How about Eligible Providers who are salaried employees, either in a cost-based FQHC or RHC, or any other fee-for-service entity? Most of these doctors assume that they have to assign their incentive payments to their employer, who provided them with the EHR. The CMS final rule clarifies that you can voluntarily assign your incentives to your employer, but you most certainly do not have to do so.
“We believe that, in accordance with 1903(t)(6)(A) of the Act, an EP could reassign payment to a TIN associated with his or her employer or the facility in which she or he works. … Any reassignment of payment must be voluntary and we believe the decision as to whether an EP does reassign incentive payments to a specific TIN is an issue which EPs and these other parties should resolve.”
Reassignment of incentives to an employer, or any other entity promoting EHR technologies, is left to the physician and his/her employer.
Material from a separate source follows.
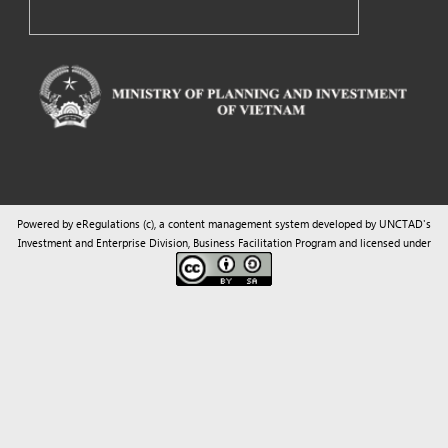
Powered by eRegulations (c), a content management system developed by UNCTAD's
Investment and Enterprise Division
,
Business Facilitation Program
and licensed under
There are multiple strong warnings throughout the CMS final rule that such reassignment must be voluntary and the “States must guarantee that the assignment is voluntary”. For anybody contemplating creative arrangements that will reduce payments to employed physicians, in an FQHC for example, to compensate for EHR expenditures, CMS clarifies that “Incentive payments are payments designed to promote the adoption and meaningful use of certified EHR technology and are not payments for medical assistance provided in the FQHC. We do not have the authority under this program to provide that these funds be the basis for the State to reduce its per visit payment to the FQHC.”
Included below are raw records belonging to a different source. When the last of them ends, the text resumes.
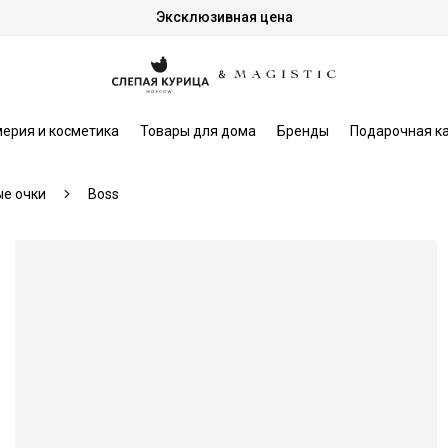
Эксклюзивная цена
ерия и косметика
Товары для дома
Бренды
Подарочная к
е очки
Boss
In summary, if you are a Medicaid Eligible Provider in private practice, you can expect $63,750 from Medicaid over the next 6 years. If you are an employed Medicaid Eligible Provider, you should clarify with your employer what the expectations are. There is probably nothing regarding incentives in your contract, and while you could allow your employer to collect your incentives, nothing in the CMS final rule mandates that you do so, and quite the opposite is true. You may want to consider that an EHR will most likely reduce your productivity initially, and perhaps for longer than you expect. If you are practicing within a cost-based facility, your income will be adversely affected by the EHR adoption process, and it may make perfect sense to retain your incentive payments as partial compensation for loss of income, even if your employer paid for your EHR.